Review of Stage Beauty

Stage Beauty (2004)
10/10
Dazzlingly Entertaining, A Tour De Force
22 October 2004
Before the Great Fire and the Great Plague of the mid-seventeenth century, London slowly, joyously awoke to the end of the Interregnum, that dark period of the evil regicide, Cromwell and his dull and dim son and successor. Theaters shut down during the Protectorate now reopened and the die-hard, dour Puritans either doffed their somber garb and decamped for more favorable vice-free venues or joined the fun.

Director Richard Eyre and script author Jeffrey Hatcher (who wrote the play on which "Stage Beauty" is derived) set the screen with a feast of authentic costumes and an almost palpable ambiance of a great city resurrecting a rich cultural life, at least for those of means.

But, as has been said, the play is the thing and the acting here is uniformly engrossing, indeed superb.

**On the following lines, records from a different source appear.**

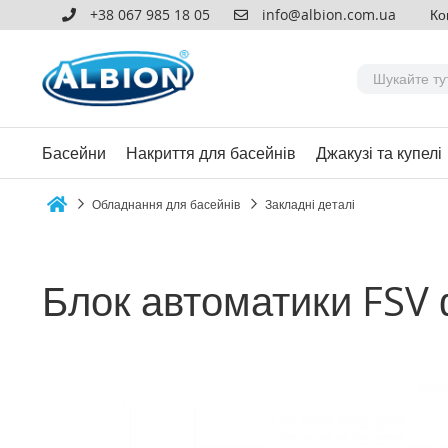
+38 067 985 18 05
info@albion.com.ua
Ко
Басейни
Накриття для басейнів
Джакузі та купелі
Обладнання для басейнів
Закладні деталі
Home
Блок автоматики FSV 
Перейти
до
кінця
галереї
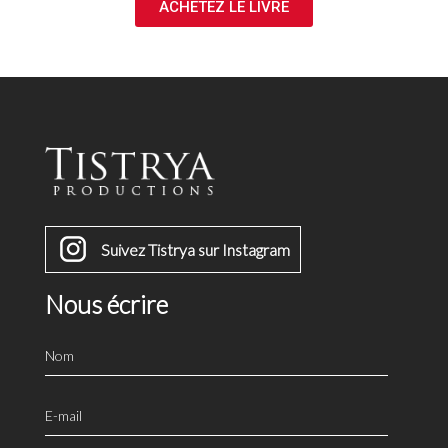
ACHETEZ LE LIVRE
Suivez Tistrya sur Instagram
Nous écrire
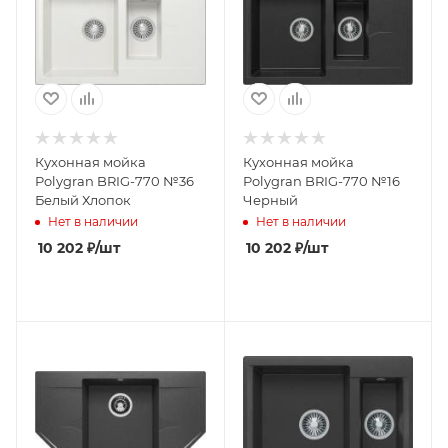
Кухонная мойка
Кухонная мойка
Polygran BRIG-770 №36
Polygran BRIG-770 №16
Белый Хлопок
Черный
Нет в наличии
Нет в наличии
10 202
₽
/шт
10 202
₽
/шт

Based more or less on history, the film chronicles an awkward and for many painful evolution of law and theater, the two intertwined. For when Charles II was restored to the throne lost by his father (who also lost something else of even more estimable value), theaters reopened but under an old law that forbade the presence of actresses on the stage. The great female roles of Shakespeare were performed by men, some of whom were the subjects of audience and patron adulation for their skills of gender mimicry.

Ned Keynaston (Billy Crudop) is the leader of the pack, a star of the stage whose Desdemona is the height of his career. Serving as his dresser is Maria (Clair Danes), a frustrated actress who mouths the lines of Desdemona from the side of the stage as Ned wows the punters.

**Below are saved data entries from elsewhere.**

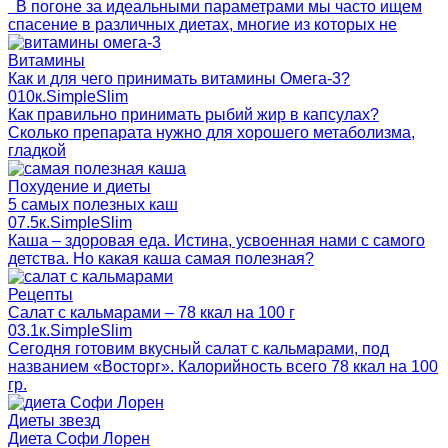
В погоне за идеальными параметрами мы часто ищем
спасение в различных диетах, многие из которых не
Витамины
Как и для чего принимать витамины Омега-3?
0
10к.
SimpleSlim
Как правильно принимать рыбий жир в капсулах?
Сколько препарата нужно для хорошего метаболизма,
гладкой
Похудение и диеты
5 самых полезных каш
0
7.5к.
SimpleSlim
Каша – здоровая еда. Истина, усвоенная нами с самого
детства. Но какая каша самая полезная?
Рецепты
Салат с кальмарами – 78 ккал на 100 г
0
3.1к.
SimpleSlim
Сегодня готовим вкусный салат с кальмарами, под
названием «Восторг». Калорийность всего 78 ккал на 100
гр.
Диеты звезд
Диета Софи Лорен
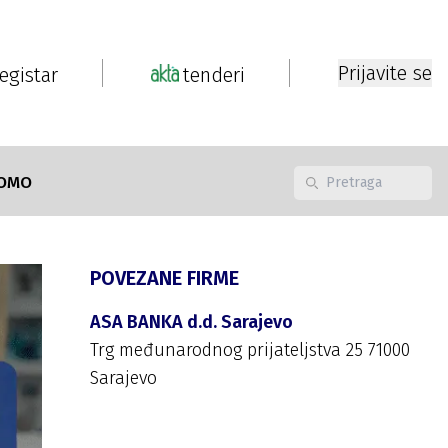
Prijavite se
registar
tenderi
OMO
POVEZANE FIRME
ASA BANKA d.d. Sarajevo
Trg međunarodnog prijateljstva 25 71000
Sarajevo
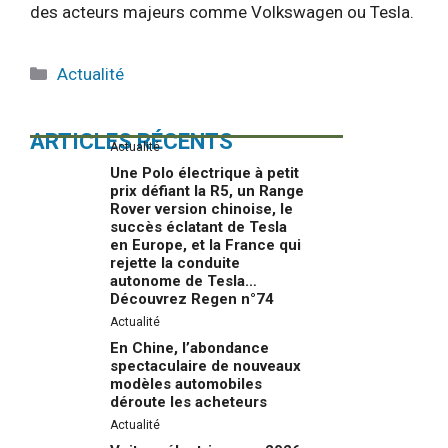
des acteurs majeurs comme Volkswagen ou Tesla.
Catégories
Actualité
ARTICLES RÉCENTS
Actualité
Une Polo électrique à petit
prix défiant la R5, un Range
Rover version chinoise, le
succès éclatant de Tesla
en Europe, et la France qui
rejette la conduite
autonome de Tesla…
Découvrez Regen n°74
Actualité
En Chine, l’abondance
spectaculaire de nouveaux
modèles automobiles
déroute les acheteurs
Actualité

Maria actually gets to act behind Ned's back but in a less than first-line theater, her costume borrowed, to be generous, from the unsuspecting Ned.

What follows is a comedy and a drama as the king (Rupert Everett), at the urging of one of his mistresses, Nell Gynn (newcomer Zoe Tapper) proclaims that women may take on the roles of their sex and the cadre of female impersonators must seek new and gender authentic roles. At first amused, then devastated by a loss of roles, income and prestige, Ned slides to singing bawdy songs in drag to a somewhat low(er) class clientele in a sink run by a foulmouthed harridan. But under the protection of a genuinely odious, rotund and foul Sir Charles (Richard Griffith), Maria becomes the toast of the town for her fine acting.

Sexual attraction equally matched by a moving ambiguity permeates both the roles played by Maria and Ned and their off-stage lives. Maria is in love with Ned who is, at least, potentially bisexual while actually intimate with one of the king's favorites, the second Duke of Buckingham (Ben Chaplin). Buckingham was, in actuality, one of the most complex characters during Charles's two decade exile and then restoration to the throne. A conniver and master manipulator, here his skills are shown as being wholly adapted to surviving in a court attended by intrigue at every turn.

Eyre projects role reversal both with Ned and Maria's theater life and their increasing personal but never simple involvement. Can he make love to a woman? Does he know himself what his orientation is? There is a certain contemporaneity to the artfully acted issues raised in this mid-1600s scenario.

Eyre could not have selected a better cast. Crudop is penetrating as a man whose whole, strange persona is transformed in an instant by a monarch's command. Everett is disarmingly foppish as the Stuart monarch but in a critical scene he reveals his deep, lasting resentment over his father's and his dynasty's fate as he orders women to be allowed to perform. Edward Fox is splendid in short takes as Charles's key minister, Sir Edward Hyde (the Earl of Clarendon but he's never identified with his proper peerage title).

Zoe Tapper may well have studied the life of her character, "the Protestant Whore" (so known and loved by the London underclass to distinguish her from the despised "Catholic Whore" who alternated with Nell for the king's company and body (forget about the queen-she doesn't even make an appearance here). She's crude, raw, vulgar, sentimental, loyal and cunning - she IS Nell Gynn.

Hugh Bonneville is the randy, compulsive diarist Sir Samuel Pepys, father of the Royal Navy, here a stage door Johnny, a voyeur. Ben Chaplin as the Duke of Buckingham is just the right admixture of randiness and a healthy regard for the penalty that can be incurred by going too far over the edge of conventionality. And Tom Wilkinson as Ned's and then Maria's stage impresario combines business acumen with a soft human touch.

But special kudos go to Clair Danes - this is her best performance to date. She runs the gamut of emotions from helpless subservience to repressive laws to sprightly awakening of her worth to deep confusion about her priorities and needs. She inhabits the role of Maria with skill and grace. An Oscar-worthy display.

The score is fine, briskly and authentically complementing the story. And for the first time ever in a movie a king of England is shown cavorting in the royal rack with his mistress while six adorable King Charles Spaniels look on.